+++ Supplied records +++

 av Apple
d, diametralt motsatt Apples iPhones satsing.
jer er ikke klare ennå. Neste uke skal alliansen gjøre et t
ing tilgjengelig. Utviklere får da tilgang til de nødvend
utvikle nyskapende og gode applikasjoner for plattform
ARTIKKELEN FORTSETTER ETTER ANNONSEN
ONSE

+++
+++ Supplied records +++

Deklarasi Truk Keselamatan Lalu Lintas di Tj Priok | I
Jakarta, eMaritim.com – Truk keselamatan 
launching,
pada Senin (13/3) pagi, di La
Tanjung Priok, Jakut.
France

+++

**How to complete this task**
The answer must be every line from the records above that contains the word "Priok", copied out.

**Output**
Deklarasi Truk Keselamatan Lalu Lintas di Tj Priok | I
Tanjung Priok, Jakut.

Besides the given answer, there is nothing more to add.